┌──
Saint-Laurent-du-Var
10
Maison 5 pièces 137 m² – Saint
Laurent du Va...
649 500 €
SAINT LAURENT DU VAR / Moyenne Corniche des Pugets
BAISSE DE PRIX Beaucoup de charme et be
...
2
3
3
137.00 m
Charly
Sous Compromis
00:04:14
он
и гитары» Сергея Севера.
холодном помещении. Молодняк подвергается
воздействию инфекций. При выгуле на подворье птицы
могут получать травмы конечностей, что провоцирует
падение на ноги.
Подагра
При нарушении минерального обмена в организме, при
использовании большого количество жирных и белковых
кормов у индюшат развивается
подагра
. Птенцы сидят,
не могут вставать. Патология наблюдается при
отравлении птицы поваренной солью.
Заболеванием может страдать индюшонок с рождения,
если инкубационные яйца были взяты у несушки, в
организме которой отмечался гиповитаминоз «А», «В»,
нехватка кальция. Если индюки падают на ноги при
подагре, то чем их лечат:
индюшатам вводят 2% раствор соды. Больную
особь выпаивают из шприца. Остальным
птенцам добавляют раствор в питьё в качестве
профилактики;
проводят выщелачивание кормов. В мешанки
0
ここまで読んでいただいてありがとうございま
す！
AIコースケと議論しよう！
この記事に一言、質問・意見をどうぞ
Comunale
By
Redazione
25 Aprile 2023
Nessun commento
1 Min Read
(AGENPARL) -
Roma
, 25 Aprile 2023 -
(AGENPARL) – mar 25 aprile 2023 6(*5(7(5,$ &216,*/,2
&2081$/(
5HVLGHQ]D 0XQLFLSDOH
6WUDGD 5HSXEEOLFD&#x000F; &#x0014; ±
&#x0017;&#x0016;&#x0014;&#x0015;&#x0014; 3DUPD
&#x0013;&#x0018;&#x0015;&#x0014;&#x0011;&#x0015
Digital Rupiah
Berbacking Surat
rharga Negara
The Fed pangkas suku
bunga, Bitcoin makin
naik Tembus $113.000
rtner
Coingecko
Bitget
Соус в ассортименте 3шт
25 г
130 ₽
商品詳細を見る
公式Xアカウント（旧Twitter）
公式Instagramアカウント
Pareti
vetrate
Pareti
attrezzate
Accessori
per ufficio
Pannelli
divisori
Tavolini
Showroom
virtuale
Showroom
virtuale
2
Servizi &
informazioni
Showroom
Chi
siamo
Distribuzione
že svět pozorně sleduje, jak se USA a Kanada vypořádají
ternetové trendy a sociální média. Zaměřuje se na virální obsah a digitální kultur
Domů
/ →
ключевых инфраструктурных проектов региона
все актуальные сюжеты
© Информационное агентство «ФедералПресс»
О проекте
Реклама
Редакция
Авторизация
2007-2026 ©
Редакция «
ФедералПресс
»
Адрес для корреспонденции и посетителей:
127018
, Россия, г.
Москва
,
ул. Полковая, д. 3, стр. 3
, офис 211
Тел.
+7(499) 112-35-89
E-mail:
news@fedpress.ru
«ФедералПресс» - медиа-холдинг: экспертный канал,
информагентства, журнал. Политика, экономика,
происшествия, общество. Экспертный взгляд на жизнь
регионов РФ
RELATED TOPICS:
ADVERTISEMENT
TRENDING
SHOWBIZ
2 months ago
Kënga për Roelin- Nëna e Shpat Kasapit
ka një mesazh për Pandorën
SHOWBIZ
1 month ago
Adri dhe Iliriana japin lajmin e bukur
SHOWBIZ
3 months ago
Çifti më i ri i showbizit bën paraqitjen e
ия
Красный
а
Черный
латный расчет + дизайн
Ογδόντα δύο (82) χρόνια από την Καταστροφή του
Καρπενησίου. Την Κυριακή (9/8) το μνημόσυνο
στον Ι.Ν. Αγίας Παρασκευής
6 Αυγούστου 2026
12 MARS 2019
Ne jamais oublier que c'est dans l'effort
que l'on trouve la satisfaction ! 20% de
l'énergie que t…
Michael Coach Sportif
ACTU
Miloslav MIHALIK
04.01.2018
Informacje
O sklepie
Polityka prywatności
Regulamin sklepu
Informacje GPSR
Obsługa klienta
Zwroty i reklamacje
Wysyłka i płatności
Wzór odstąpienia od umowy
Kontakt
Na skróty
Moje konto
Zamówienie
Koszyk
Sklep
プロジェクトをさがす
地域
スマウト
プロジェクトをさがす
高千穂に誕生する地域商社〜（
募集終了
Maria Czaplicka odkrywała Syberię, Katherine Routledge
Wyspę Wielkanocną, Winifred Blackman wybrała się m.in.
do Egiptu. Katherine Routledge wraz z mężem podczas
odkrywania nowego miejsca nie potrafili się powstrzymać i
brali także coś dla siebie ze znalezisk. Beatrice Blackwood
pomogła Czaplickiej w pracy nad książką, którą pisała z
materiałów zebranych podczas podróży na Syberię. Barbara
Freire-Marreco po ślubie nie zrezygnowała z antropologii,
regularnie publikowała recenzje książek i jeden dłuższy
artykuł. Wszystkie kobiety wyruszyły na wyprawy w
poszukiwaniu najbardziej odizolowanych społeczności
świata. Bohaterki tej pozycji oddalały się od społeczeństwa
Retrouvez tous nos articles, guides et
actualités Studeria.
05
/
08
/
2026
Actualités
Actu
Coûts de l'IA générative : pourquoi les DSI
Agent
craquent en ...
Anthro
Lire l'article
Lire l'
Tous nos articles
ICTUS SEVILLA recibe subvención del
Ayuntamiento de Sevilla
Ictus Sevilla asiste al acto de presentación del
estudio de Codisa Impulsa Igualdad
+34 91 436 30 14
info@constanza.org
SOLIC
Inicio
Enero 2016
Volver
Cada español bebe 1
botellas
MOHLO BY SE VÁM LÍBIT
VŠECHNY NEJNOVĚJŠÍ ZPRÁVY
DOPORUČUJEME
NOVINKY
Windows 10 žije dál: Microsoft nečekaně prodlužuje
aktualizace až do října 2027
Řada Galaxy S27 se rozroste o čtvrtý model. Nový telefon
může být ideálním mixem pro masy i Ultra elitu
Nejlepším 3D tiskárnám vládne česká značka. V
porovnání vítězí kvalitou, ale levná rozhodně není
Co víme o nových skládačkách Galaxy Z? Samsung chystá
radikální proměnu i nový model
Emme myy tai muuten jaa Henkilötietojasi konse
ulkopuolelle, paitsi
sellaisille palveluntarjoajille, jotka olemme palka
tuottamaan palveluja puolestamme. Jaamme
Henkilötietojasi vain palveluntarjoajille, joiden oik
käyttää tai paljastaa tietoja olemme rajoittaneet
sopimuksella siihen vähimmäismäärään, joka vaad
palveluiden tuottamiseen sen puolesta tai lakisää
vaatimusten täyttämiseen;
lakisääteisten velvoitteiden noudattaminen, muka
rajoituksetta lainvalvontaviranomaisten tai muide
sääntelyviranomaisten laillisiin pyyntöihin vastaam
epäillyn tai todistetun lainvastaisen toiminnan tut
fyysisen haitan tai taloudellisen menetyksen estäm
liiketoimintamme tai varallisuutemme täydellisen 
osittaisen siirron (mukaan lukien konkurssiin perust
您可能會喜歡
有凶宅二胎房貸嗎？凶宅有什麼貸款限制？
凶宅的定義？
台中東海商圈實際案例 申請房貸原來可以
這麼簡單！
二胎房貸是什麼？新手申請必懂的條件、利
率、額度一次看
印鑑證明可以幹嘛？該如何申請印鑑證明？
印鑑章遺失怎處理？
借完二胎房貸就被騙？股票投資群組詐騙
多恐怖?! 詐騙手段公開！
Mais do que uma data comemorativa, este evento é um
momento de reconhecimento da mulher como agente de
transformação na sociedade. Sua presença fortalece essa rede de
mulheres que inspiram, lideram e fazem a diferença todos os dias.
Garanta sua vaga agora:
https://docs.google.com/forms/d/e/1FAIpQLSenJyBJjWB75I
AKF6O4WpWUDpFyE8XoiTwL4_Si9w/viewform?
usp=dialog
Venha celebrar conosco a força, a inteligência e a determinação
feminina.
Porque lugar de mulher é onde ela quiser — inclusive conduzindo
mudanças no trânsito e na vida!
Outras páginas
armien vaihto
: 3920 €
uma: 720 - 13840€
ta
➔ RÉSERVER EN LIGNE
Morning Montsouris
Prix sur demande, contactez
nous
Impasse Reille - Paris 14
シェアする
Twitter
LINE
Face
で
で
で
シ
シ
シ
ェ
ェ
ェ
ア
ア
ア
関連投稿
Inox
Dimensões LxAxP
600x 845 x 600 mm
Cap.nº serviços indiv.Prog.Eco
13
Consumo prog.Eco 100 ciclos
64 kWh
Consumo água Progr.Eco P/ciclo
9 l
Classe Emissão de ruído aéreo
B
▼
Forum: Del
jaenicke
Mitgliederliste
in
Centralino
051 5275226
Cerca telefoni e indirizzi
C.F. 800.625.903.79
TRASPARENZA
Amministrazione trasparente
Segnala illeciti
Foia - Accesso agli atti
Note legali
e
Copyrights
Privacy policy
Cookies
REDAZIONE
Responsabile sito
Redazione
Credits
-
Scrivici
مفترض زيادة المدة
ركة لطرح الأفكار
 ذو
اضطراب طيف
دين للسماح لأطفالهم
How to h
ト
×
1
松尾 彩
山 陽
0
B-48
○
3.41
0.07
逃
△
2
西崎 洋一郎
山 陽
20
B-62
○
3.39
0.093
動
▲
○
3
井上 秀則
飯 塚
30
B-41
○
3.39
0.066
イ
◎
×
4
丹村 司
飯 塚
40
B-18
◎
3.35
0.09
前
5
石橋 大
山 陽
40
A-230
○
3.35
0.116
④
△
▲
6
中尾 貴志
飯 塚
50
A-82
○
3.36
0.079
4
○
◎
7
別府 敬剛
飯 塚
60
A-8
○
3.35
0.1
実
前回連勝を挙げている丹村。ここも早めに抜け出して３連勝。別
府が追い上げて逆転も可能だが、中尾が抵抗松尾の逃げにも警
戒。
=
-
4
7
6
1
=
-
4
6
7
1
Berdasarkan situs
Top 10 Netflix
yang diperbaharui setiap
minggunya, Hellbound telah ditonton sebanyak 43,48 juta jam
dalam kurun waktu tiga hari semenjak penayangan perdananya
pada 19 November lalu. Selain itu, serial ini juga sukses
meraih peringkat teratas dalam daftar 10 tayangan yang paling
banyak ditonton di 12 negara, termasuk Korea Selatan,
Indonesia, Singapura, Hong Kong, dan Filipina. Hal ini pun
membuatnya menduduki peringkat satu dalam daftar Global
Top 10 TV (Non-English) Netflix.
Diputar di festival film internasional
└──
> **Work to complete**
Give back the records above exactly, limited to the lines between the one holding "Top 10 Netflix" and the one holding "meraih peringkat teratas", inclusive.

> **Result below**
Top 10 Netflix
yang diperbaharui setiap
minggunya, Hellbound telah ditonton sebanyak 43,48 juta jam
dalam kurun waktu tiga hari semenjak penayangan perdananya
pada 19 November lalu. Selain itu, serial ini juga sukses
meraih peringkat teratas dalam daftar 10 tayangan yang paling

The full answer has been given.